Cette affaire est l’une des premières applications de la loi de 2016 qui a introduit dans le code civil la possibilité pour « toute personne ayant qualité et intérêt à agir (…) telles que les associations agréées ou créées depuis au moins cinq ans à la date d’introduction de l’instance qui ont pour objet la protection de la nature et la défense de l’environnement » de réparer une « atteinte non négligeable aux éléments ou aux fonctions des écosystèmes ou aux bénéfices collectifs tirés par l’homme de l’environnement ». En l’espèce, le parc national des Calanques, accompagné par des ONG telles que Sea Shepherd et France Nature Environnement, s’est constitué partie civile, demandant que soit réparé le préjudice causé à l’environnement directement. En effet, c’est bien l’atteinte à l’écosystème en lui-même qui est en cause, ce qui est à distinguer du préjudice personnel subi par le parc national des Calanques.
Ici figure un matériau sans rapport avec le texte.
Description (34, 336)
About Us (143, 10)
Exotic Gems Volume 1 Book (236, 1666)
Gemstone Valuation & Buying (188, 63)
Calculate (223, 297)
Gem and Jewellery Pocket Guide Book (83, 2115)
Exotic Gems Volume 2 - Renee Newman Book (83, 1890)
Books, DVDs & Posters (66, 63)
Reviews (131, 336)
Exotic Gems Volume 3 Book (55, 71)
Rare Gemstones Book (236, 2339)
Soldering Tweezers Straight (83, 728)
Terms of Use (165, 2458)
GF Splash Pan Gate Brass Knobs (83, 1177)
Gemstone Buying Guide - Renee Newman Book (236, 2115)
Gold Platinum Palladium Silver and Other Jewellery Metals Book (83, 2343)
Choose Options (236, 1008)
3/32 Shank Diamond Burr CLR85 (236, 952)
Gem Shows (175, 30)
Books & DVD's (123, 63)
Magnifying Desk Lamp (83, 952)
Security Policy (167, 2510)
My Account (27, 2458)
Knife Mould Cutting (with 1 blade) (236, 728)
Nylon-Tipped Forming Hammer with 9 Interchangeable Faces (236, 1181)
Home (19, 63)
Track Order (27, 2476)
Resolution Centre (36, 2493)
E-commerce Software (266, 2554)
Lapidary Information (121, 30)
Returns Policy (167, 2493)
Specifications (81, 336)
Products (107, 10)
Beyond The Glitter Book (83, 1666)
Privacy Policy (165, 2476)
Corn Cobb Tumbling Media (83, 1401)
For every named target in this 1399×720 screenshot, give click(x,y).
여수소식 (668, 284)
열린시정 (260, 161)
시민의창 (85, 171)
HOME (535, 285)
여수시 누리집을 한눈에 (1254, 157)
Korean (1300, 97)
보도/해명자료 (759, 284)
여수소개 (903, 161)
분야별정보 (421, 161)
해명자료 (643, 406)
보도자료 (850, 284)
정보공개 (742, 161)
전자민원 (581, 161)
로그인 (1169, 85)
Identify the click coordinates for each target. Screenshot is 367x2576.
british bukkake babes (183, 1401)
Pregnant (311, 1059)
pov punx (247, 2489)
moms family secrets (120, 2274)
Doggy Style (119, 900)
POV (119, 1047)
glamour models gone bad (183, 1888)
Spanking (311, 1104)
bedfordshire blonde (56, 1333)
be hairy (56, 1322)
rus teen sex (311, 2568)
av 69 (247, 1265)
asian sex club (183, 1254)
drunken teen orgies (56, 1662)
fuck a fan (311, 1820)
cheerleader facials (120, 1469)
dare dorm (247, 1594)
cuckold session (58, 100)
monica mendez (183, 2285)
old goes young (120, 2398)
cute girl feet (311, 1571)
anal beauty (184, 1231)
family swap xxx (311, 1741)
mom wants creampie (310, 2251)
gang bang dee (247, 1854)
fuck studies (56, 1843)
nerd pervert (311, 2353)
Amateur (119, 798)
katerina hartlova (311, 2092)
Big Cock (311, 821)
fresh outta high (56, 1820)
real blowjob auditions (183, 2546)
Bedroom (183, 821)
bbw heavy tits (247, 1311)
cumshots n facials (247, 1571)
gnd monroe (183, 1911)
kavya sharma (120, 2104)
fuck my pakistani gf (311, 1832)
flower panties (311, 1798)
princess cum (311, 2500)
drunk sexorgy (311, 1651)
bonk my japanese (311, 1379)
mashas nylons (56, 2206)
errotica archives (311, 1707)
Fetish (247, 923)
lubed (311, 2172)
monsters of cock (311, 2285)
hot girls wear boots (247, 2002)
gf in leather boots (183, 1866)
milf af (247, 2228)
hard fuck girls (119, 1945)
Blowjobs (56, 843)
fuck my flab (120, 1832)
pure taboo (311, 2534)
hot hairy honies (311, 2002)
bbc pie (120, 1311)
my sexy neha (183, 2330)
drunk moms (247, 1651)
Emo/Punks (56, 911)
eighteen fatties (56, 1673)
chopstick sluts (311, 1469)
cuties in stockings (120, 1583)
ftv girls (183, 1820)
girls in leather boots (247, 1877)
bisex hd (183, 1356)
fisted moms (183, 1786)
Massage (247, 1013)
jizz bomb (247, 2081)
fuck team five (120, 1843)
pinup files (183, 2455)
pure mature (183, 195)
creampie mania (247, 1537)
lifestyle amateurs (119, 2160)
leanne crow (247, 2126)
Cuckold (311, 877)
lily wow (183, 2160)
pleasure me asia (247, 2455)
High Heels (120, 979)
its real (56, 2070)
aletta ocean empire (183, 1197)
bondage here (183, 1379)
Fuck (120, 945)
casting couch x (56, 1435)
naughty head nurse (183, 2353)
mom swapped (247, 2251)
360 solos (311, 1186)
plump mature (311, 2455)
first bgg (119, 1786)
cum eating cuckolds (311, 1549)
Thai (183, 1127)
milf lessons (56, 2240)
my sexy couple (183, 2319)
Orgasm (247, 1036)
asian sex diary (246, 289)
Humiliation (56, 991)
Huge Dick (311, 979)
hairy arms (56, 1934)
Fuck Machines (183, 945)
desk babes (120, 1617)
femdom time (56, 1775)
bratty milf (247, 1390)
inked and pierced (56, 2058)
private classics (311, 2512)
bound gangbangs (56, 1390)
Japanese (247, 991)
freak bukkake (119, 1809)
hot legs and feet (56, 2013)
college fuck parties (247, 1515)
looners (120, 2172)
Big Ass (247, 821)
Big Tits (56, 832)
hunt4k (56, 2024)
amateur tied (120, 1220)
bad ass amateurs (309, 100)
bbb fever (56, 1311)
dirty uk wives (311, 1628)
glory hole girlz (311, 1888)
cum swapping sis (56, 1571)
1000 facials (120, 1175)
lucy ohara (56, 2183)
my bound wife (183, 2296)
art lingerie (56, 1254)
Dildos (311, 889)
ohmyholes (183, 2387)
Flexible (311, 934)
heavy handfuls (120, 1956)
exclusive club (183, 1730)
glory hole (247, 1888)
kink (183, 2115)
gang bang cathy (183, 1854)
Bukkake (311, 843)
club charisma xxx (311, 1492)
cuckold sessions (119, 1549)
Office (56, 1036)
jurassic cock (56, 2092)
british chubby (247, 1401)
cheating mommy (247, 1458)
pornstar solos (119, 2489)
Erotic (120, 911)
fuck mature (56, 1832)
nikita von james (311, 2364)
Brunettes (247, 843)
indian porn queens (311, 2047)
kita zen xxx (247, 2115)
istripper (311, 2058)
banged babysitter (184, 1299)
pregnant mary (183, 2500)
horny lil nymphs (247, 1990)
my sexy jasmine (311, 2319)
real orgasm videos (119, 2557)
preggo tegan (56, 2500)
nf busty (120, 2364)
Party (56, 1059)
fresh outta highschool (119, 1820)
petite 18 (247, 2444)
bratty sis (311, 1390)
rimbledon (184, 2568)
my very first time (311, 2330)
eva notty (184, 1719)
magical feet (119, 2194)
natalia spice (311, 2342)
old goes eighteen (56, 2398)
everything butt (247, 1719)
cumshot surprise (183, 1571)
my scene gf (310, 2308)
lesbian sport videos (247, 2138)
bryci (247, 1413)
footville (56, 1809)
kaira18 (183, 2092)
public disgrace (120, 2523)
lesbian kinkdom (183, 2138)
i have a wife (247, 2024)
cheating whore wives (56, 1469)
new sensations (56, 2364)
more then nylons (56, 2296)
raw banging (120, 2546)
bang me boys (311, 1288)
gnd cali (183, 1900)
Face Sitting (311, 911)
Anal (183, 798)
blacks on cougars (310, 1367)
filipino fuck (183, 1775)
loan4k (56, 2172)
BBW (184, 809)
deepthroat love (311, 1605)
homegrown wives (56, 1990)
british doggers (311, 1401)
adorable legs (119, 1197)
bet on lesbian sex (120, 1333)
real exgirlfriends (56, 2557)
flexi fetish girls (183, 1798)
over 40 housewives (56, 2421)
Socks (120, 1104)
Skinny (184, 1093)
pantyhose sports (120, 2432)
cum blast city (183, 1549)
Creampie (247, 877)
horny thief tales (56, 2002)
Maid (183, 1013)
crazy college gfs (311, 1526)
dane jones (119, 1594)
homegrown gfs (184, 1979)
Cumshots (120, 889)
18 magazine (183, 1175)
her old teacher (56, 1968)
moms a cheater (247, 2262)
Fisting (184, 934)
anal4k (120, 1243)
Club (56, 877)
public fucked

On s’éloigne ainsi de la vision anthropocentrée que représente les bénéfices collectifs tirés par l’Homme de l’environnement.

Cette loi de 2016 permettant d’engager la responsabilité civile ou pénale d’une personne et de demander la réparation des atteintes aux éléments des écosystèmes est une avancée en matière de protection de l’environnement et par ricochet pour la protection animale. Les atteintes causées à la faune entrent bel et bien dans le champ d’application de la loi. Cette décision apparait donc comme un précédent en matière de réparation des atteintes aux espèces marines. Quant aux sanctions, il est à espérer qu’elles aient un effet dissuasif pour éviter que de tels comportements se reproduisent.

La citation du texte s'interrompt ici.